How do you see the world? As a place of wonder and mystery? There is another girl who befriends Makoto– as a transfer student it seems he is an easy target– and her name is Ryuuko. She is overenergetic and bumbling. She also has a funny way of talking, some kind of jumble of accents that I don’t get the gist of since I’m not familiar with regional Japanese dialects. (Heh.) After school she challenges him to bike home with her. She puts a helmet on before biking. Makoto doesn’t have a helmet. His bike is an rusting hand-me-down from Aunt Meme– one that probably belonged to Erio. Ryuuko immediately takes a big lead over Makoto, who struggles to keep up with her. They expend far more effort to get to where they would have gotten eventually than they needed to expend. Ryuuko acknowledges this, then says that these are the sorts of things they will later remember and think back on– the out of the ordinary things like biking quickly for no reason. She seems awed that a bicycle can move so quickly.

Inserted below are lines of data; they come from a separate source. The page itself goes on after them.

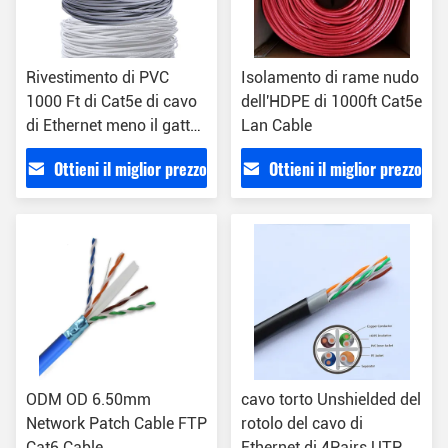
Rivestimento di PVC
Isolamento di rame nudo
1000 Ft di Cat5e di cavo
dell'HDPE di 1000ft Cat5e
di Ethernet meno il gatto
Lan Cable
5e UTP Kabel di diafonia
Ottieni il miglior prezzo
Ottieni il miglior prezzo
ODM OD 6.50mm
cavo torto Unshielded del
Network Patch Cable FTP
rotolo del cavo di
Cat6 Cable
Ethernet di 4Pairs UTP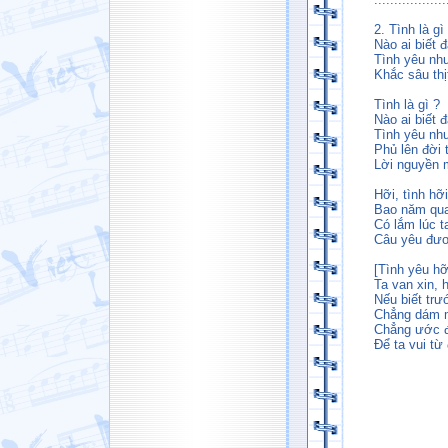
2. Tình là gì
Nào ai biết đ
Tình yêu như
Khắc sâu thị
Tình là gì ?
Nào ai biết đ
Tình yêu nh
Phủ lên đời 
Lời nguyền 
Hỡi, tình hỡi
Bao năm qua
Có lắm lúc 
Câu yêu đươ
[Tình yêu hỡi
Ta van xin, 
Nếu biết trư
Chẳng dám 
Chẳng ước đ
Để ta vui từ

At a later time they are eating in one of those Japanese “family restaurants”. He asks Ryuuko what she thinks is the meaning of “mystery.” She explains.

Ryuuko’s world is one where bicycles move– and nobody can explain why. (Just thinking about the truth of that statement makes my eyes well up with tears.) Why do bicycles move when you pedal them? Why do they move so fast? Teachers expound on the principles of physics and structures, but what does it all mean? Who can really understand it? It is a mystery– but only to those who see it as such. Ryuuko wonders how much she really understands. She lives in a world where she doesn’t have to know how modern technologies work to use them. People drive cars and use cell phones without even thinking about it anymore. The joy of life has been sucked out of life by the mad modern rush to have the latest and greatest.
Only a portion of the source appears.